WORK TO COMPLETE: The entries shown here must be retyped in full, with no pictures included.

----- PROVIDED RECORDS -----

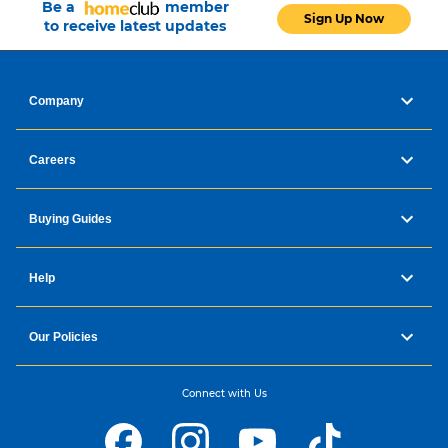
Be a
member
Sign Up Now
to receive latest updates
Company
Careers
Buying Guides
Help
Our Policies
Connect with Us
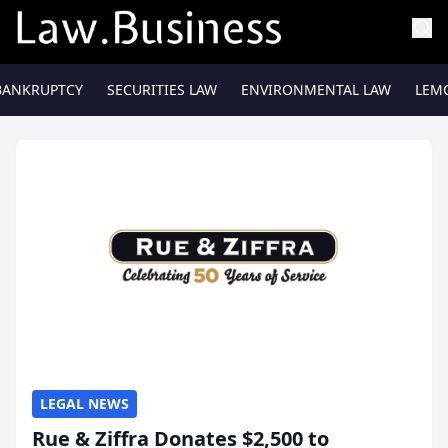
BANKRUPTCY
SECURITIES LAW
ENVIRONMENTAL LAW
LEM
LEGAL NEWS
Rue & Ziffra Donates $2,500 to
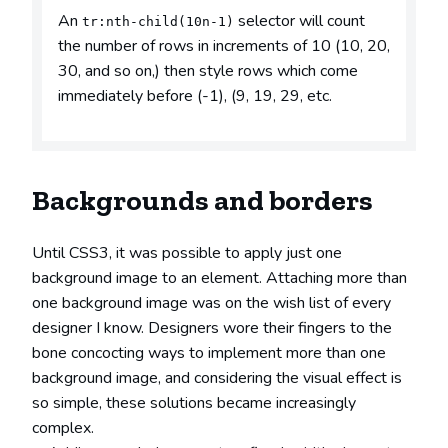
An
selector will count
tr:nth-child(10n-1)
the number of rows in increments of 10 (10, 20,
30, and so on,) then style rows which come
immediately before (-1), (9, 19, 29, etc.
Backgrounds and borders
Until CSS3, it was possible to apply just one
background image to an element. Attaching more than
one background image was on the wish list of every
designer I know. Designers wore their fingers to the
bone concocting ways to implement more than one
background image, and considering the visual effect is
so simple, these solutions became increasingly
complex.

-----

RESULT OF THE TASK:
Be a
member
Sign Up Now
to receive latest updates
Company
Careers
Buying Guides
Help
Our Policies
Connect with Us
BANKRUPTCY
SECURITIES LAW
ENVIRONMENTAL LAW
LEM
LEGAL NEWS
Rue & Ziffra Donates $2,500 to
An
selector will count
tr:nth-child(10n-1)
the number of rows in increments of 10 (10, 20,
30, and so on,) then style rows which come
immediately before (-1), (9, 19, 29, etc.
Backgrounds and borders
Until CSS3, it was possible to apply just one
background image to an element. Attaching more than
one background image was on the wish list of every
designer I know. Designers wore their fingers to the
bone concocting ways to implement more than one
background image, and considering the visual effect is
so simple, these solutions became increasingly
complex.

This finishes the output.